On November 19, 2004, the Company issued a press release announcing a secondary offering by KeySpan Corporation of its remaining 6,580,392 shares of the Companys common stock in a public offering. Morgan Stanley & Co. Incorporated is the sole manager for the offering. A copy of the press release is furnished as Exhibit 99.1 and incorporated by reference herein.
All shares will be offered by KeySpan Corporation under the Registration Statement on Form S-3 (No. 333-113659) (the Registration Statement) filed by the Company on March 16, 2004 with the Securities and Exchange Commission (the Commission) to register the sale from time to time (i) by the Company of its common stock, preferred stock, depositary shares and debt securities, or any combination thereof, up to an aggregate initial public offering price of $600,000,000, and (ii) by KeySpan Corporation, a selling stockholder, of up to 17,380,392 shares of the Companys common stock. The Commission declared the Registration Statement effective on March 31, 2004. On June 2, 2004, the Company sold to the public 6,200,000 shares of its common stock registered under the Registration Statement for an aggregate offering price of $297,600,000, the proceeds of which were used to repurchase and then cancel 10,800,000 shares of the Companys common stock owned by KeySpan Corporation.

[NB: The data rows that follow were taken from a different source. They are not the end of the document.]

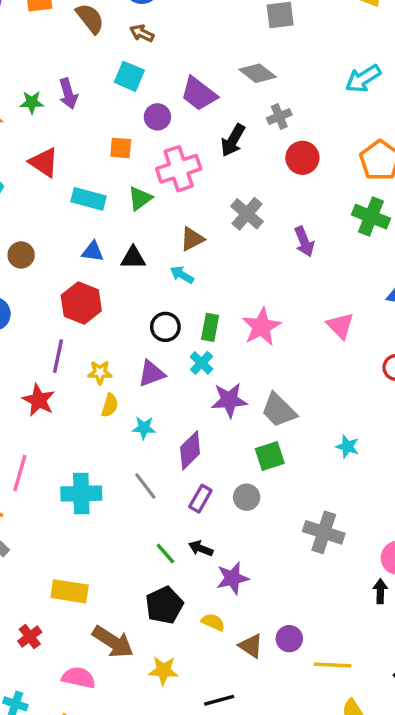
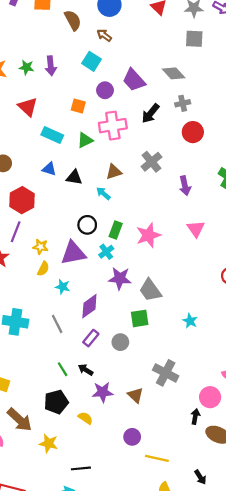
red hexagon: (81, 303) -> (22, 200), moved
pink triangle: (340, 326) -> (196, 229), moved
purple triangle: (151, 374) -> (73, 253), size x1.4
brown triangle: (251, 646) -> (135, 395), moved

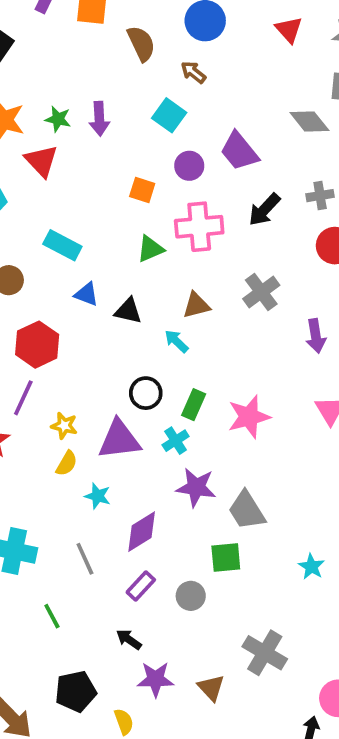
gray diamond: (174, 73) -> (309, 121), moved
red triangle: (28, 107) -> (41, 161), moved
cyan rectangle: (52, 135) -> (62, 245), moved
green line: (63, 369) -> (52, 616), moved
yellow semicircle: (85, 418) -> (124, 722), turned 32

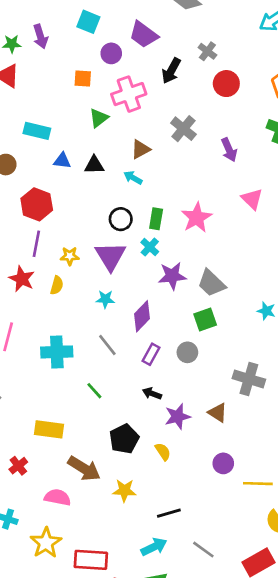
gray cross: (320, 196) -> (207, 51), turned -30
purple triangle: (119, 440) -> (110, 256), turned -40
yellow semicircle: (67, 463) -> (57, 285), moved

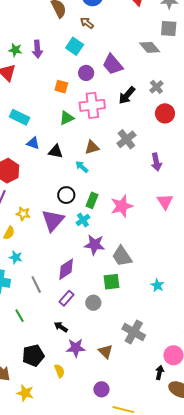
cyan star: (105, 299) -> (16, 257), moved

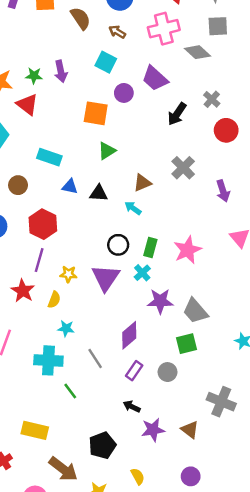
orange square: (61, 87) -> (96, 113), size x1.5
pink cross: (92, 105) -> (164, 29), moved
green line: (19, 316) -> (70, 391), moved
yellow semicircle: (59, 371) -> (138, 476), moved

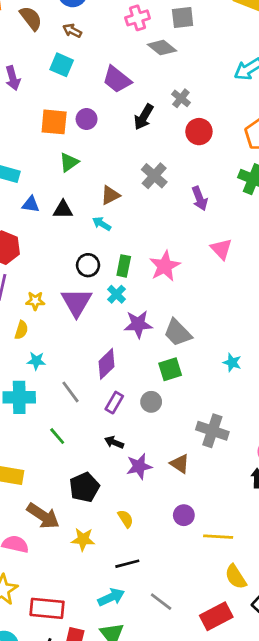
pink cross: (164, 29) -> (138, 18), moved, size x0.7
purple circle: (124, 93) -> (87, 119), moved
green line: (70, 391) -> (57, 436), moved

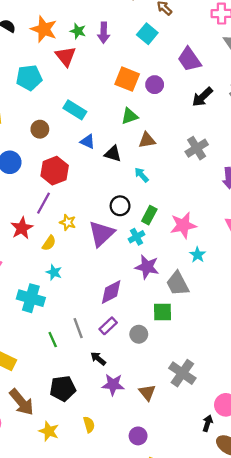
brown triangle: (110, 195) -> (147, 140), moved
cyan star: (232, 362) -> (198, 255), moved
gray line: (70, 392) -> (78, 328), moved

In addition, the Board of Directors of the Company intends to seek shareholder approval at the next annual meeting to increase the number of shares we are authorized to issue to up to 100,000,000 shares of stock, including up to 95,000,000 shares of common stock and up to 5,000,000 shares of preferred stock.
This report contains forward-looking statements within the meaning of Section 27A of the Securities Act of 1933, as amended, Section 21E of the Securities Exchange Act of 1934, as amended, and the Private Securities Litigation Reform Act. All statements other than statements of historical fact included in this report are forward looking statements and reflect our current expectations and are based on current available information. The words expect, will, and similar expressions are intended to identify forward-looking statements. The expectations in this report regarding the consummation of the offering and increase in the Companys authorized capacity rely on a number of assumptions concerning future events and are subject to a number of risks, uncertainties and other factors (many of which are beyond our control) that could cause actual results to differ materially from those anticipated as of the date of this report. While we believe the assumptions concerning future events are reasonable, there are inherent difficulties in predicting certain important factors that could impact future performance. Important factors that could cause actual results to differ materially from the expectations reflected in the forward-looking statements include, among other things, stock price volatility and other difficulties related to the offering, failure to satisfy conditions precedent to the offering, the Boards decision not to include the proposal to increase the Companys authorized capacity in our proxy statement or failure to receive shareholder approval for such increase, oil and gas price volatility, reserve replacement risks, drilling risks, and other factors inherent in the exploration for and production of natural gas and crude oil. These factors, when applicable, are discussed in our filings with the Securities and Exchange Commission, copies of which are available to the public. We disclaim any intention or obligation to revise any forward-looking statements, whether as a result of new information, future events, or otherwise.
Item 9.01. Financial Statements and Exhibits.
(c)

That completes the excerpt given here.